When I woke, I was somewhere unfamiliar. I was connected to IV drips, heart rate monitors, and my most hated—restraints. Sitting in the chair next to my bed was Asher.

He was asleep. I didn’t want to startle him awake. Instead, I laid there, feeling sorry for myself.

I hadn’t completed my task, nor was I happy at the results of where it landed me.

I was in the hospital, likely on a Form 1, keeping me in here for a seventy-two-hour hold.

Rachel would find out. She would be so fucking disappointed in me, and I don’t even want to begin to think about what this meant for me in the program involvement.

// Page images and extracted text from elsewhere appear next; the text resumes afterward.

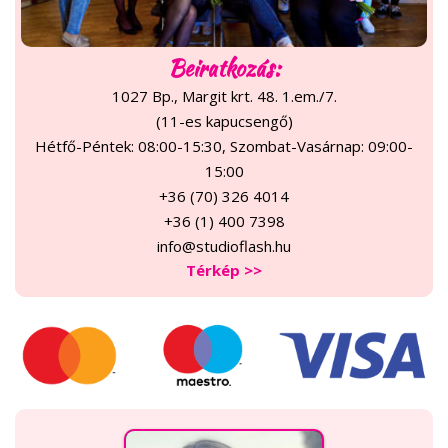
Beiratkozás:
1027 Bp., Margit krt. 48. 1.em./7.
(11-es kapucsengő)
Hétfő-Péntek: 08:00-15:30, Szombat-Vasárnap: 09:00-
15:00
+36 (70) 326 4014
+36 (1) 400 7398
info@studioflash.hu
Térkép >>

Would I still be eligible?

“You’re awake,” he said softly.

I was startled out of my hazy thoughts. I nodded. Everything was sore. My body ached, and I was miserable.

“Lennon—”

“No. Let me speak first, Asher—” I tried to cut in, but he startled me by cutting me off in return.

“No. Listen, Lennon, it’s my turn.”

I silently awaited what he had to say because he looked every bit hurt and angry all wrapped into one neat package.

“I love you, Lennon.”

My world tilted off course, the speed in which I processed the living around me slowed, and my brain short circuited.

What? What did he mean he loved me? I couldn’t be loved. I was unlovable on a good day. Let alone in this scenario.

But then I thought about it. All the times he sat by my side when anger pooled out of every orifice.

All the times in which he spoke so sweetly on the days I couldn’t even muster up the courage to be kind.

Asher was the light in all things dark. The contrast of living versus the dead.

Maybe, in some sick way, he could love what I brought to the table.

But what I brought wasn’t much. In fact, he probably had to contribute far more than I could possibly offer.

“Asher, can I say something? But you have to let me finish?” I requested softly. “It isn’t going to be easy for me to say out loud, and it might take me a second.”

He nodded, allowing me the space to say what I needed to, and I knew he would.

“My dad…he loved my mother. Adored her, worshipped her…cherished the ground she walked on. He loved her, beyond anything else in this world, that was the one thing I knew to be true. But, she didn’t love him in return. Not that she was terrible to him or anything like that, but—”

I stopped, remembering the way she looked at him. I was young, but even then, the dead look in her eyes told me everything.

I squeezed my eyes shut and swallowed. “But, she didn’t love him in return. I could see it. I knew, I knew she didn’t. She liked having him because it was convenient. He took care of her, gave her money, bought her fancy things, provided her with a roof over her head, a car, whatever she wanted.”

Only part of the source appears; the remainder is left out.